La prima querela di un esponente M5S al capo politico
Grillo alle querele (sue e altrui) è abituato: nel 2015 è stato condannato dal tribunale di Ascoli Piceno a un anno di carcere per aver diffamato il docente di ingegneria Franco Battaglia, accusandolo durante un comizio di essere un «consulente delle multinazionali». Da ultimo è stato querelato dal Pd per un post sul blog ritenuto calunnioso nei riguardi dell’ex ministra allo Sviluppo economico, Federica Guidi, in relazione all’inchiesta sul petrolio in Basilicata. Vicenda dalla quale è scaturito il mistero sulla titolarità del blog, visto che Grillo sostiene di essere responsabile soltanto dei contenuti da lui firmati. Ma è la prima volta che il capo politico del M5S viene querelato per diffamazione da una esponente del Movimento, che la base avrebbe voluto candidata nella sua città, dilaniata dalle faide interne.

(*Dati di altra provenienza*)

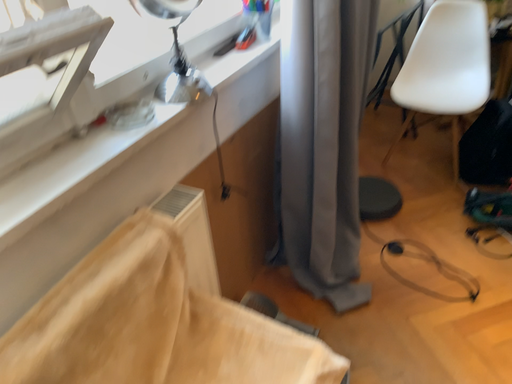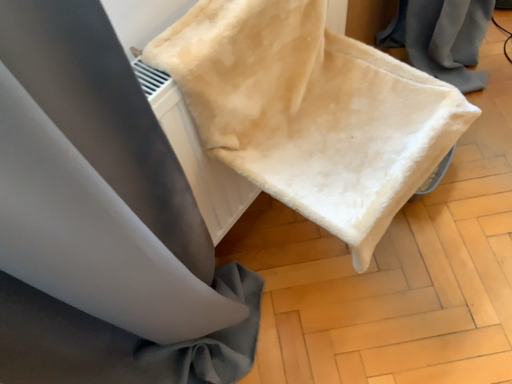 Question: Which way did the camera rotate in the video?

Choices:
 (A) rotated upward
 (B) rotated downward

Answer: (B) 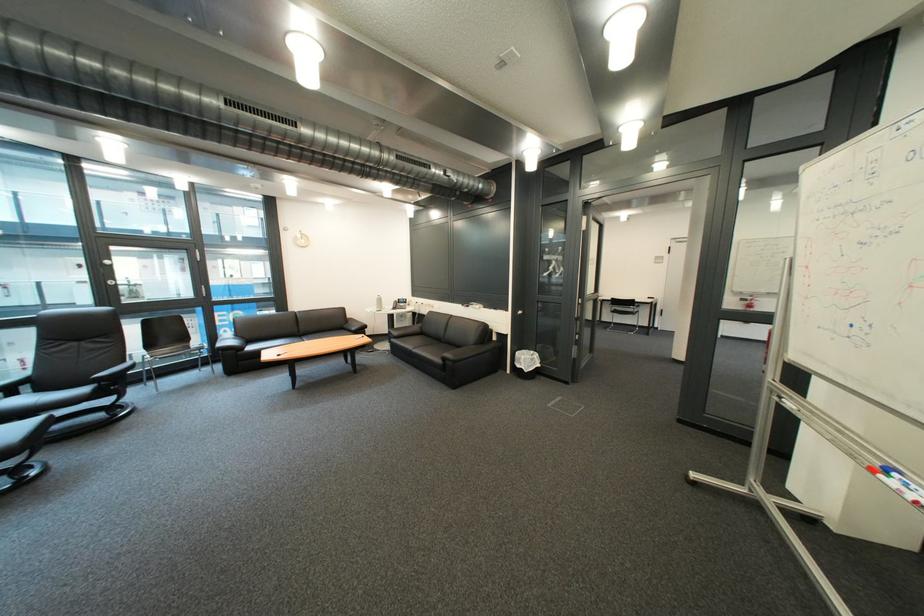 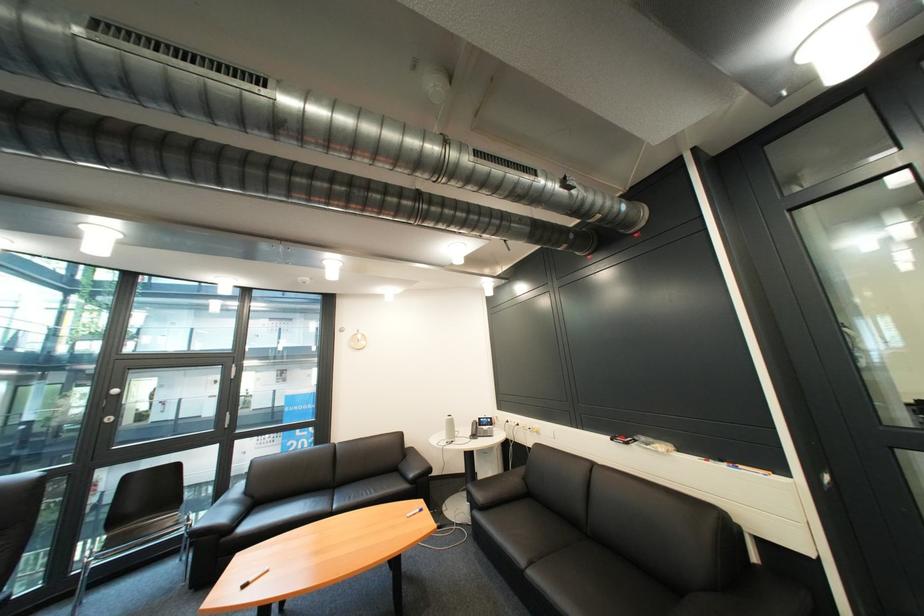 Where in the second image is the point corresponding to pixel 429 353 from the first image?

(546, 577) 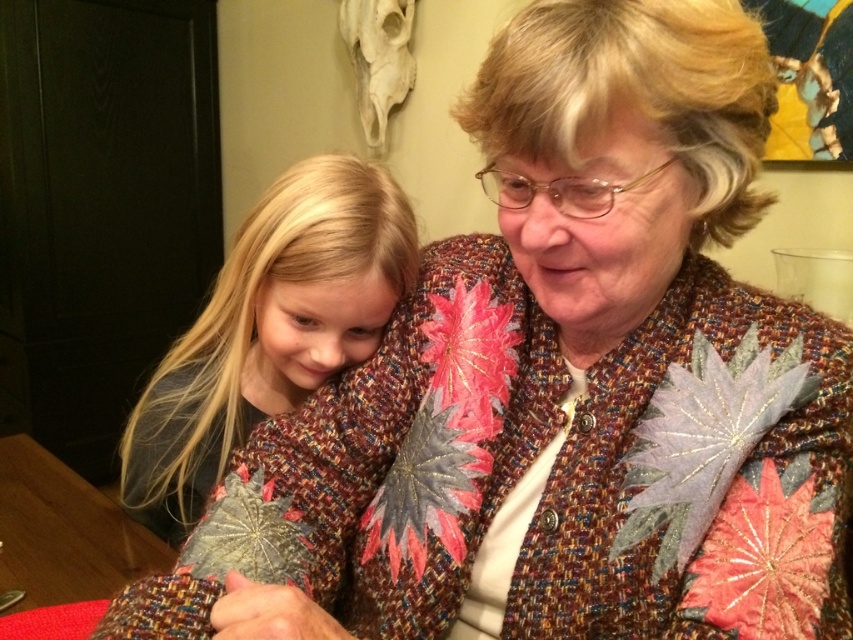 You are standing in the room and want to know which of the two points, point (398, 218) or point (55, 600), is closer to you. Can you determine this based on the scene?

Point (398, 218) is closer to the camera than point (55, 600), so it is closer to you.

You are a photographer trying to capture a candid shot of the grandmother and granddaughter. You notice the blonde hair at left and the wooden table at lower left. Which object is taller from your perspective?

The blonde hair at left is taller than the wooden table at lower left.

Martedì udienza a Roma su regolamento e non statuto
Sono i dissidenti espulsi, finora, ad aver reclamato giustizia. Sostenuti dall’avvocato Borrè, nel 2016 tre attivisti romani esclusi dalle comunarie nella capitale sono stati riammessi. Allo stesso modo, il tribunale di Napoli ha sospeso l’espulsione di una trentina di attivisti partenopei affermando che i provvedimenti sono stati adottati in forza di un regolamento da ritenersi nullo. Quel regolamento, insieme al non statuto, è stato modificato lo scorso ottobre e “ratificato” con un voto online. Ma i due documenti sono stati impugnati da tre iscritti rappresentati da Borrè, che ne chiedono la nullità. Sotto accusa soprattutto l’«inesistenza di delibera assembleare» (il via libera alle modifiche è stato accordato con la partecipazione al voto sul web da parte del 64% dei 135mila iscritti, lontano dal quorum del 75% previsto dal Codice civile per le associazioni non riconosciute), la «distorsione informativa circa le finalità di votazione» e, nel merito, la «violazione del principio paritario dell’uno vale uno, attribuendo al capo politico e al comitato d’appello poteri decisionali superiori a quelli di un singolo associato» e la composizione del collegio dei probiviri. Davanti alla terza sezione civile del tribunale di Roma è stato chiamato Grillo in persona, in qualità di rappresentante legale dell’associazione M5s.